Issue with torch.sparse.mm while running on GPU

I am trying to multiply a sparse matrix with a dense matrix using the torch.sparse.mm. It works fine on the CPU but fails at random iterations on the GPU. Below is the sample code to replicate the error.

import torch
torch.manual_seed(0)
import os
os.environ['CUDA_LAUNCH_BLOCKING'] = "1"

device = torch.device(0 if torch.cuda.is_available() else "cpu")
# device = 'cpu'
noof_runs = 1000*500

for i in range(noof_runs):
    
    dense_size = torch.Size([1, torch.randint(1, 2000, (1,))])
    sparse_size = (torch.randint(1, 2000, (1,)).item(), 1)
    if i%1000==0:
        print(f' i :{i%1000} \n')
        print(i, sparse_size, dense_size)

    #sparse matrix
    value_tensor = torch.ones(1, dtype=torch.float64, device=device)
    index_tensor = torch.tensor([[0], [0]]).to(device).reshape(-1,1)
    sparse = torch.sparse_coo_tensor(index_tensor, value_tensor, sparse_size)

    #dense matrix 
    dense = torch.rand(dense_size, dtype=torch.float64).to(device)
    
    try:
        mat = torch.sparse.mm(sparse, dense)
    except:
        print(i, sparse_size, dense_size)
        raise
    

error

usr1@vapnik-SYS:~/home$ python test_sparse_mm.py 
 i :0 

0 (1, 1) torch.Size([1, 1202])
 i :0 

1000 (1815, 1) torch.Size([1, 1694])
1205 (956, 1) torch.Size([1, 1612])
Traceback (most recent call last):
  File "/home/test_sparse_mm.py", line 27, in <module>
    mat = torch.sparse.mm(sparse, dense)
RuntimeError: CUDA error: an illegal memory access was encountered
Compile with `TORCH_USE_CUDA_DSA` to enable device-side assertions.

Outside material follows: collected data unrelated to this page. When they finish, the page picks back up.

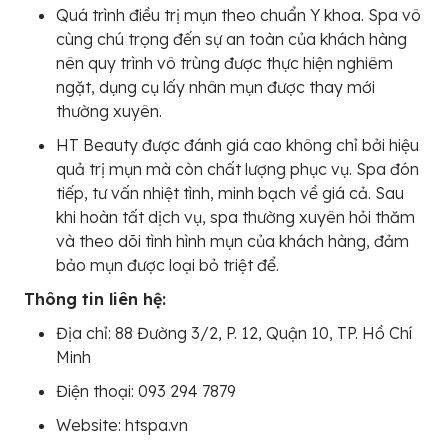
Quá trình điều trị mụn theo chuẩn Y khoa. Spa vô
cùng chú trọng đến sự an toàn của khách hàng
nên quy trình vô trùng được thực hiện nghiêm
ngặt, dụng cụ lấy nhân mụn được thay mới
thường xuyên.
HT Beauty được đánh giá cao không chỉ bởi hiệu
quả trị mụn mà còn chất lượng phục vụ. Spa đón
tiếp, tư vấn nhiệt tình, minh bạch về giá cả. Sau
khi hoàn tất dịch vụ, spa thường xuyên hỏi thăm
và theo dõi tình hình mụn của khách hàng, đảm
bảo mụn được loại bỏ triệt để.
Thông tin liên hệ:
Địa chỉ: 88 Đường 3/2, P. 12, Quận 10, TP. Hồ Chí
Minh
Điện thoại: 093 294 7879
Website: htspa.vn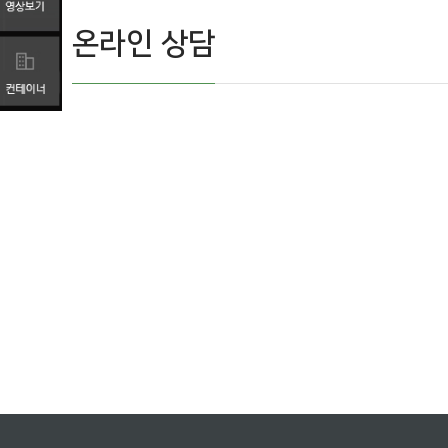
온라인 상담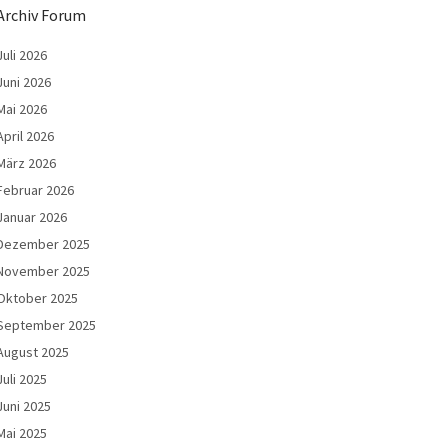
Archiv Forum
Juli 2026
Juni 2026
Mai 2026
April 2026
März 2026
Februar 2026
Januar 2026
Dezember 2025
November 2025
Oktober 2025
September 2025
August 2025
Juli 2025
Juni 2025
Mai 2025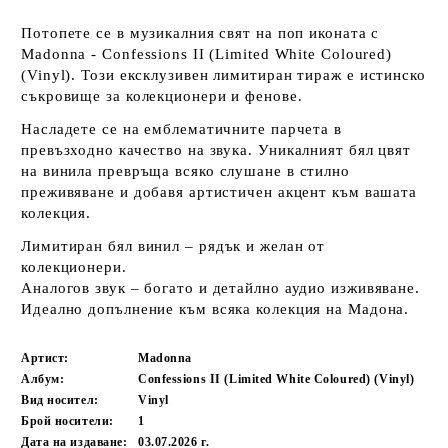
Потопете се в музикалния свят на поп иконата с
Madonna - Confessions II (Limited White Coloured)
(Vinyl)
. Този ексклузивен лимитиран тираж е истинско
съкровище за колекционери и фенове.
Насладете се на емблематичните парчета в
превъзходно качество на звука.
Уникалният бял цвят
на винила
превръща всяко слушане в стилно
преживяване и добавя артистичен акцент към вашата
колекция.
Лимитиран бял винил
– рядък и желан от
колекционери.
Аналогов звук
– богато и детайлно аудио изживяване.
Идеално допълнение
към всяка колекция на Мадона.
Артист:
Madonna
Албум:
Confessions II (Limited White Coloured) (Vinyl)
Вид носител:
Vinyl
Брой носители:
1
Дата на издаване:
03.07.2026 г.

I am using pytorch-2.0.1 (py3.10_cuda11.8_cudnn8.7.0_0) using NVIDIA RTX4090 GPU. I was able to replicate the same error on a P100-based GPU using pytorch-2.0.1. I would appreciate it if someone could look into this issue and help resolve it.

Could you run the workload with compute-sanitizer and post the logs here, please?

Please find the full log text, which is too large (45M txt file), in the link below.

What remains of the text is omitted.